June 27 marks the one-year anniversary of the landmark Janus v. AFSCME decision by the Supreme Court, which ruled that union fees in the public sector could no longer be extracted from nonconsenting employees.
Mark Janus is a child support specialist in Illinois, where the state government could require its employees to pay fees to a government union as a condition of employment. Janus was forced to pay fees to AFSCME, the union that ostensibly represented him. He disagreed with the union’s political positions, so he contested these fees, which constituted a requirement to pay for political speech with which he disagreed. Understandable, right? Well, not to the government unions, who insist that employees who opt out of paying fees are so-called “free riders.”
In 2015, Janus was chosen as a plaintiff in a case that Illinois Gov. Bruce Rauner had filed against AFSCME in the Northern Illinois District Court. The court argued that a previous case dealing with the issue, Abood, was settled law, and dismissed the new case, which eventually made its way up to the Seventh Circuit Court, which also dismissed it on the same grounds. The Supreme Court finally heard the case in 2018, when the justices ruled 5-4 in favor of Janus.

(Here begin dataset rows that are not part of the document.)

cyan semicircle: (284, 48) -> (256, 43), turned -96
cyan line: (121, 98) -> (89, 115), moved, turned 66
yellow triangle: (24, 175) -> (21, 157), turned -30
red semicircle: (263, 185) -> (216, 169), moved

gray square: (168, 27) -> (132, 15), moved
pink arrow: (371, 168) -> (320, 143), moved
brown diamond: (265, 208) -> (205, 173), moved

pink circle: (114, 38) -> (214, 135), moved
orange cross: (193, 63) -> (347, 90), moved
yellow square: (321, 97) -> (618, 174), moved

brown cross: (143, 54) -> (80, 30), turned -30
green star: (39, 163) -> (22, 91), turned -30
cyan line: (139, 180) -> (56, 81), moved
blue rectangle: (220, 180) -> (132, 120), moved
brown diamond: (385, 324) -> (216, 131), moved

This ruling was a major victory for the freedom of employees, who are now free to join any union they want — more than one union, if they so choose — or, if they are dissatisfied with the quality of their representation, they can choose to not support any union at all without threat of dismissal. The Supreme Court affirmed the idea that no private organization has a preeminent right to any part of the product of an individual’s labor.